--- START ---

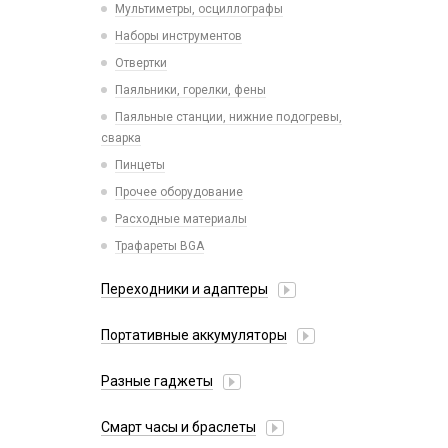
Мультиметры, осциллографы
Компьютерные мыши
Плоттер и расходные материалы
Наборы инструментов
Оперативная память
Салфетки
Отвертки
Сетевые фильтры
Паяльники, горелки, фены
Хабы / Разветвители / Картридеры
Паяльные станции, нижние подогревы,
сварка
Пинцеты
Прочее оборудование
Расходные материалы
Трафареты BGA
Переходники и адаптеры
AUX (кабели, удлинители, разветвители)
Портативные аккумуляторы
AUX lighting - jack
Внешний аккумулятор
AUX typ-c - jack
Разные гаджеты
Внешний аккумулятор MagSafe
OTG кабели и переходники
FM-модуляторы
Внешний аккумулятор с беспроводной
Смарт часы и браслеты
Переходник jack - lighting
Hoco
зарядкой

--- END ---
--- START ---

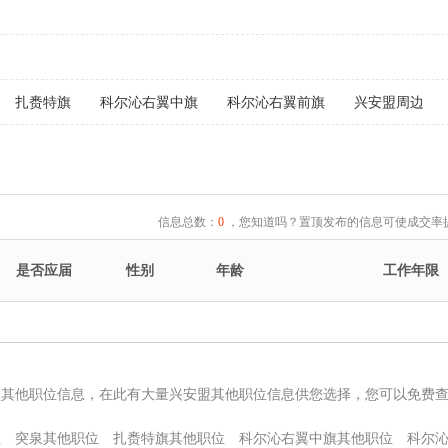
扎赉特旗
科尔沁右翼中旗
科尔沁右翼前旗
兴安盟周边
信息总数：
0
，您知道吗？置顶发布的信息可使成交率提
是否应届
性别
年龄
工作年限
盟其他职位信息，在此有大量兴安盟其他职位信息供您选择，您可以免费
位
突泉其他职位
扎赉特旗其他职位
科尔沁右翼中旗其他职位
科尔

--- END ---
--- START ---

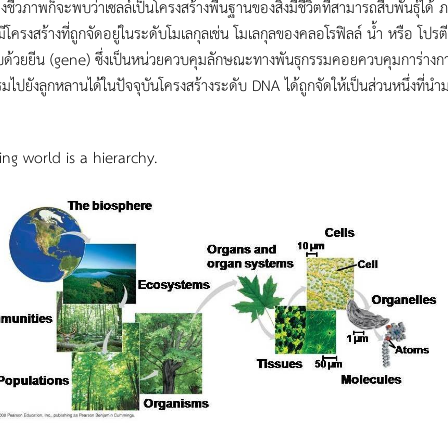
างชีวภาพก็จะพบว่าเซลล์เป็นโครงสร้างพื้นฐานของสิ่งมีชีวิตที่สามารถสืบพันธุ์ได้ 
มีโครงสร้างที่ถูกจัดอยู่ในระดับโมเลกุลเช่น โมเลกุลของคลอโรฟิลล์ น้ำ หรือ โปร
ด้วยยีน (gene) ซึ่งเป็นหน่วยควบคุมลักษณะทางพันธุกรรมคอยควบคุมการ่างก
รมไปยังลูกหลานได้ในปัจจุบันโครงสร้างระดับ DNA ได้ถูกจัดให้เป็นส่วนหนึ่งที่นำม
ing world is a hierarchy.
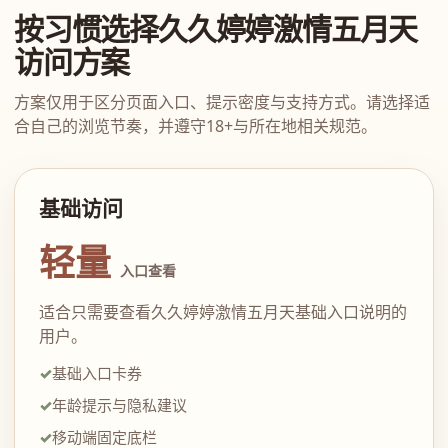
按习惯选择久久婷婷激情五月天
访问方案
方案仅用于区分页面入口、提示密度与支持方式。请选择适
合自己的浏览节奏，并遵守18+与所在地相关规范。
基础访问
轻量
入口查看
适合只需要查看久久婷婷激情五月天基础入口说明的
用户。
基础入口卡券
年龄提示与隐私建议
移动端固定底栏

--- END ---

• [GOAL OF THE EXERCISE] Lines above with the word "นโครงสร" should be counted, and the reply is that count alone.

• [ANSWER BOX] 2